TALLAHASSEE The Florida Supreme Court on March 16 denied a motion for a rehearing in Bartram v. U.S. Bank, a case that deals with foreclosure actions.

JDSupra.com reported that the opinion in the 2016 case stated that if there is an involuntary dismissal of a foreclosure in a foreclosure case, a follow-up foreclosure action can be filed. The heart of the question in that case was if that follow-up filing could be done to accelerate the debt involved in a mortgage foreclosure.

“I’d be surprised if this resulted in any changes to the bankruptcy code because of its (a change in the code) potential national impact,” Professor Theresa Pulley Radwan of Stetson University College of Law told the Florida Record.

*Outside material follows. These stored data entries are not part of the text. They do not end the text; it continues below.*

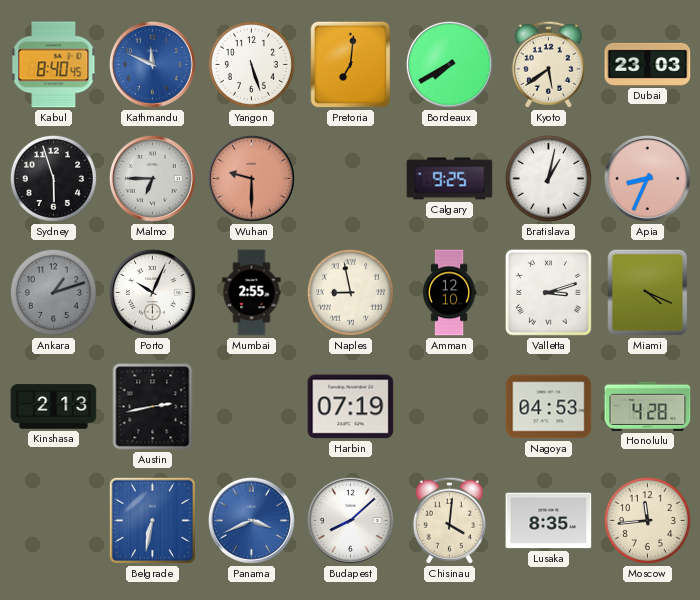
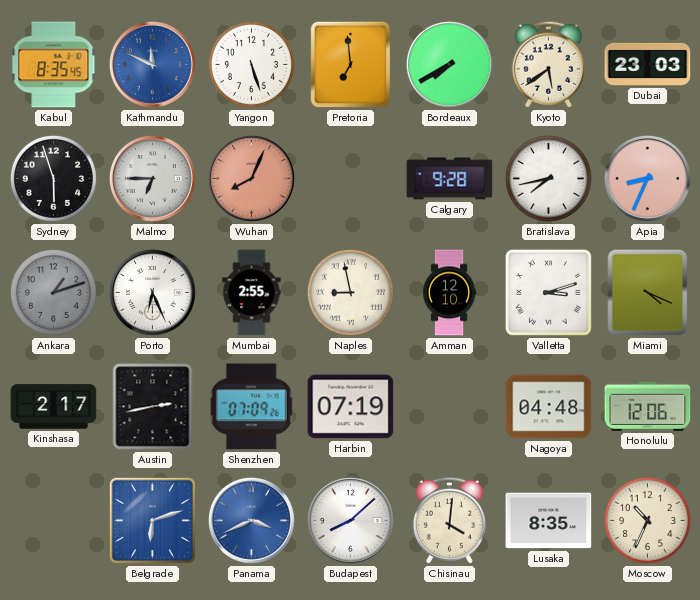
Kabul: 8:40 -> 8:35
Pretoria: 7:01 -> 6:59
Wuhan: 9:30 -> 8:04
Calgary: 9:25 -> 9:28
Bratislava: 1:02 -> 7:43
Porto: 10:04 -> 6:26
Kinshasa: 2:13 -> 2:17
Shenzhen: none -> 07:09
Nagoya: 04:53 -> 04:48
Honolulu: 4:28 -> 12:06
Belgrade: 6:32 -> 6:12
Moscow: 11:44 -> 10:34
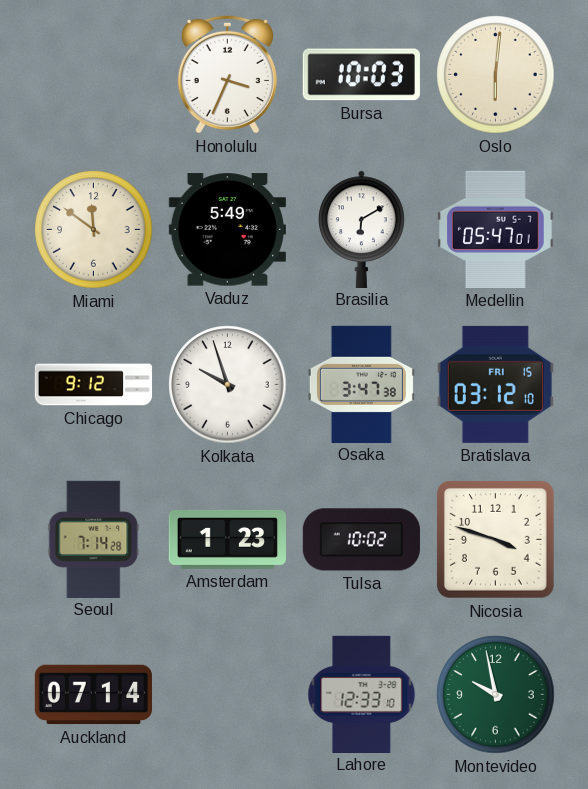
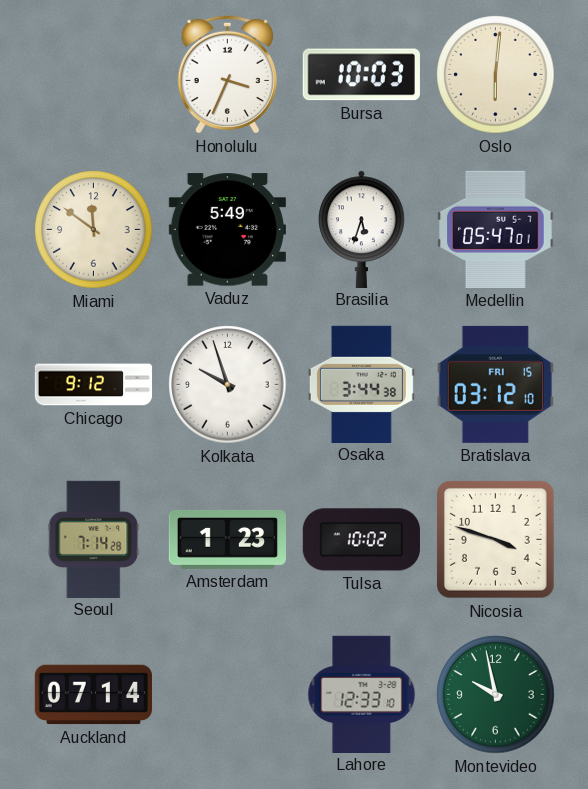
Brasilia: 6:10 -> 5:33
Osaka: 3:47 -> 3:44
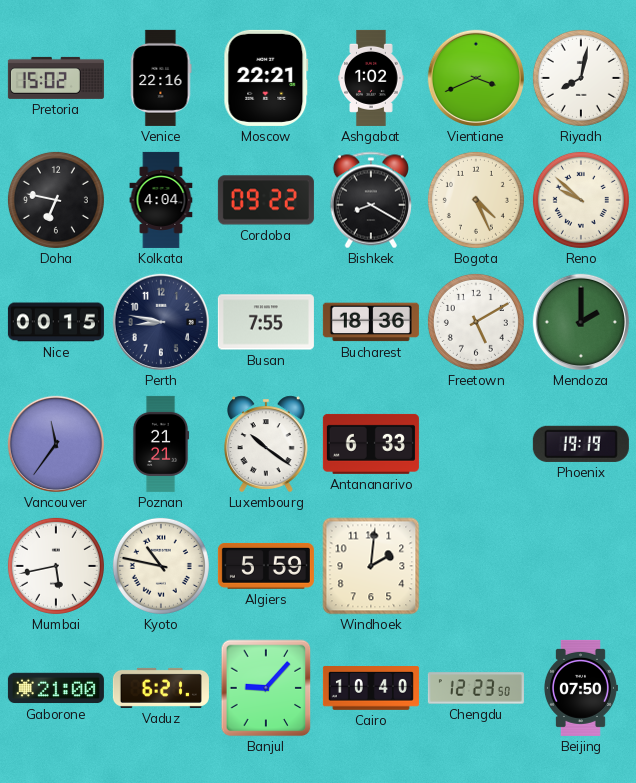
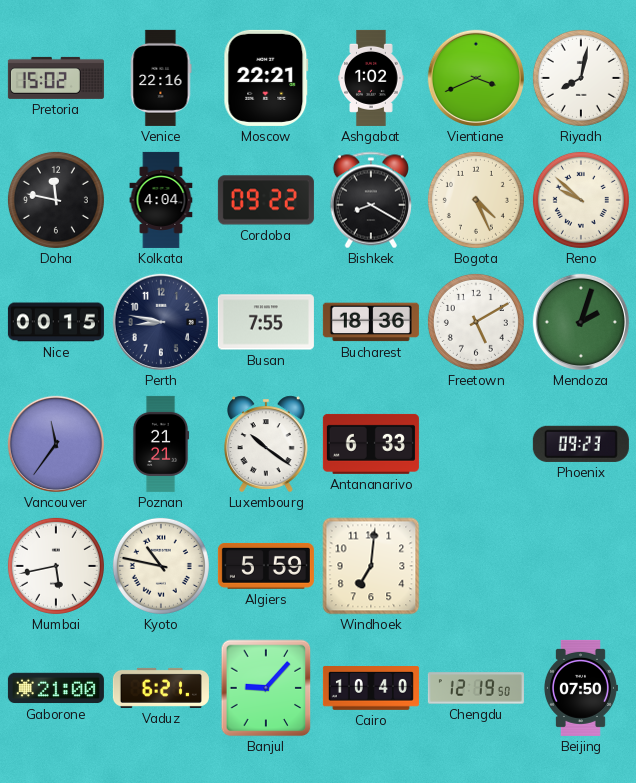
Doha: 6:47 -> 11:47
Mendoza: 2:00 -> 2:03
Phoenix: 19:19 -> 09:23
Windhoek: 2:01 -> 7:01
Chengdu: 12:23 -> 12:19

The decision is an especially important one for lending institutions in the state. They now have a solid platform from which to work in times when a foreclosure must be filed even in circumstances when previous foreclosure actions have been attempted

While this ruling has the potential to affect all Floridians, Radwan is not surprised that most are not even aware of it.

“(I don’t think) the general public gives a tremendous amount of thought to cases like this,” she said. “People are only really interested in a statute of limitations like this if they’ve been or are involved in a foreclosure proceeding.”

Is this decision the final word? Radwan believes it is.

“We see with this decision that the Florida Supreme Court has spoken and essentially spoken again. This means, that at least in terms of the court system, this narrow question has been answered,” she said. “There are questions that come as a follow up to this decision, but this narrow question is decided.”

Lewis Brook Bartram, the Plantation at Ponte Vedra, and Gideon M.G. Gratsiani were the petitioners.